To know that I’d weekly visited or passed by a plantation of any name, scared and intrigued my senses. Thank heaven above it is not the nineteen hundreds; otherwise as an African American hanging around this site, my future would not shine brightly. The next time I visit Ross, or Michaels, or Target, I don’t believe I will view the land quite the same again.
It is not that I will look upon this stretch with a negative light, but I would be remised if I did not ponder questions about the day to day lives of three-hundred to four hundred slaves who once lived there. Any plantation worth its salt had at least that many.

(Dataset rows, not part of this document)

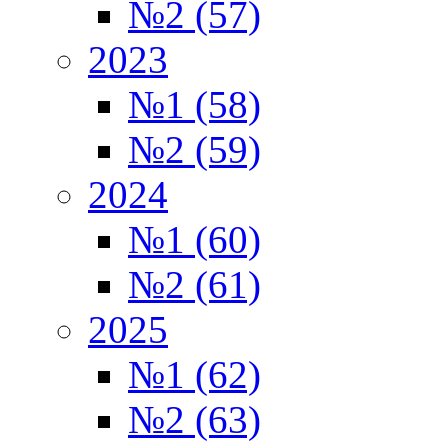
№2 (57)
2023
№1 (58)
№2 (59)
2024
№1 (60)
№2 (61)
2025
№1 (62)
№2 (63)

As a paranormal writer, my intuitive nature, coupled with a powerful imagination will construct a scene, picturing the plantation house and outbuildings. I might even spot a woman who looks like me, although her clothing and status in society is one cast in a stone she cannot openly escape from. She is not free to choose as I am.

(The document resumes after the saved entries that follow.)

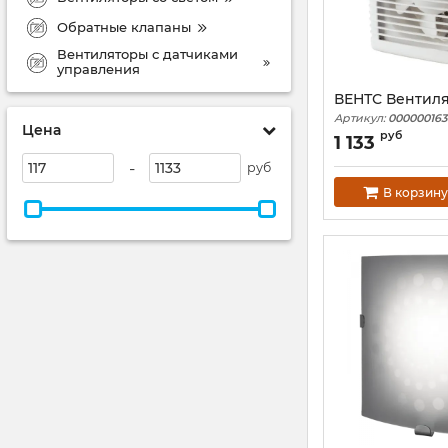
Обратные клапаны
Вентиляторы с датчиками
управления
ВЕНТС Вентиля
Артикул:
000000163
Цена
руб
1 133
-
руб
В корзину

History says that the original Midway Plantation house and outbuildings were constructed in the mid nineteenth century about 0.75 miles west of the present day highway 64, Wake County, Knightdale NC. When the plantation thrived, highway 64, my main route out of the complex where I live, was a wagon trail. History also said that a two-story plantation house was constructed in eighteen forty-eight by Charles Lewis Hinton as a wedding gift to his son, David, and daughter-in-law, Mary Boddie Carr, and was named for its positioning halfway between Beaver Dam, The Oaks, and two other Hinton family properties.
Other onsite construction included a kitchen, carriage house, kitchen, smokehouse, potato house, well house, ice house, cotton gin, loom house, doll house, two stables, office, school, and several salve quarters.
In June of two-thousand five, the house and surviving outbuildings were moved about 2 miles north of their original location to make way for the present shopping center. I know that center as Shoppes At Midway, Knightdale NC.
This is the first in a series of blog about Midway Plantation. My fascination includes its rich heritage, whites with mixed raced cousin, and…ghosts.